Going as far as Naubinway today, plan to be at Hank's Sunday pm. Going to get a little trout fishing, first. One thing hunters may want to bring are thermacells if you have them. The bugs are going to be thick. At least remember some Off. Depending on you stand, you may be in a tree stand or a tent ground blind. If you're swatting bugs the movement is as risky as having the scent floating around.


----------



## [email protected]

hi, i;m leaving this morning. heading to escanaba to check out some deer hunting spots, will get to hanks tomarrow afternoon, getting excited . trapper 57 :lol::lol::lol::lol:


----------



## wishiwashuntin

We are in curtis today at deer camp then heading over tomorrow. Look forward to meeting everyone. 

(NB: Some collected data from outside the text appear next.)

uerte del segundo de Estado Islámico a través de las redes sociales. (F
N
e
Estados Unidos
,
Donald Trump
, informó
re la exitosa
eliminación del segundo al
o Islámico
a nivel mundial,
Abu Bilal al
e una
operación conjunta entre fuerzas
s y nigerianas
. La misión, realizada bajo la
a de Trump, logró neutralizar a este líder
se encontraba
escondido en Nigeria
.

Outdoor Hub mobile, the outdoor information engine


----------



## GrizzlyHunter

Shoottwice and I are on the road right now! See ya all there...


----------



## slammer

He just sent me a few pics and says all baits are pretty active.
_Posted via Mobile Device_


----------



## wishiwashuntin

Lets see them


Outdoor Hub mobile, the outdoor information engine


----------



## slammer

wishiwashuntin said:


> Lets see them
> 
> 
> Outdoor Hub mobile, the outdoor information engine


can't post from my phone but I will email to you if you send your email
_Posted via Mobile Device_


----------



## KalamazooKid

Man I'm freakin jealous! Tell Hank the Kid says "hey".


----------



## wishiwashuntin

Will do

Outdoor Hub mobile, the outdoor information engine


----------



## Skibum

Like I said earlier, we won't be there until Wednesday so you guys tell Hank to leave the big ones be for a couple of days

Seriously, as much as I wish circumstances would allow us to be on the road now, I hope you all knock the heck out them. I want to see some hanging when I get there.
_Posted via Mobile Device_


----------